D’un autre côté, le sifflement servait déjà de langage codé à diverses corporations : dès sa publication de 1891 précitée, le français Joseph Lajard comparait le silbo des îles Canaries aux sifflements servant de moyen de communication, dans sa propre patrie, aux charpentiers, aux maçons ou encore aux maraudeurs et repris de justice. Il se peut donc que le «sifflement du loup» ne soit qu’un avatar de cet héritage ; dans une explication comme dans l’autre, nous avons affaire, de toute façon, à un langage porteur de sens.
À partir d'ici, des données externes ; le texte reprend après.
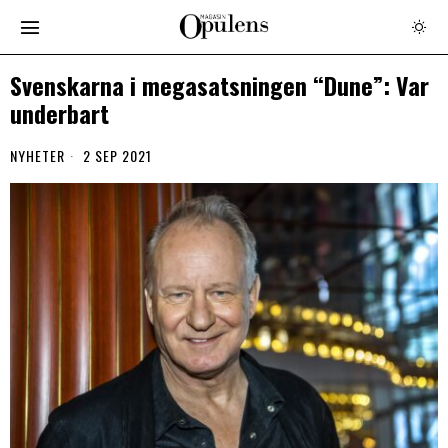
Svenskarna i megasatsningen “Dune”: Var
underbart
NYHETER
2 SEP 2021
Les autorités ne s’y trompent d’ailleurs pas, qui envisagent gravement d’interdire cette pratique, assimilée à du harcèlement sexuel -- de fait, le récent succès médiatique de l’expression «harcèlement de rue» montre combien l’Europe se montre empressée à importer des États-Unis une idéologie de la microagression selon laquelle le ressenti des «victimes» importe davantage que la dangerosité objective des faits. (Laquelle «objectivité» étant, il est vrai, trop longtemps restée synonyme de «point de vue de l’homme-blanc-hétérosexuel-aisé».)
Et si l’on exilait les siffleurs ? Sur l’île d’Eubée ou de Gomera, des villages ne demandent qu’à être repeuplés...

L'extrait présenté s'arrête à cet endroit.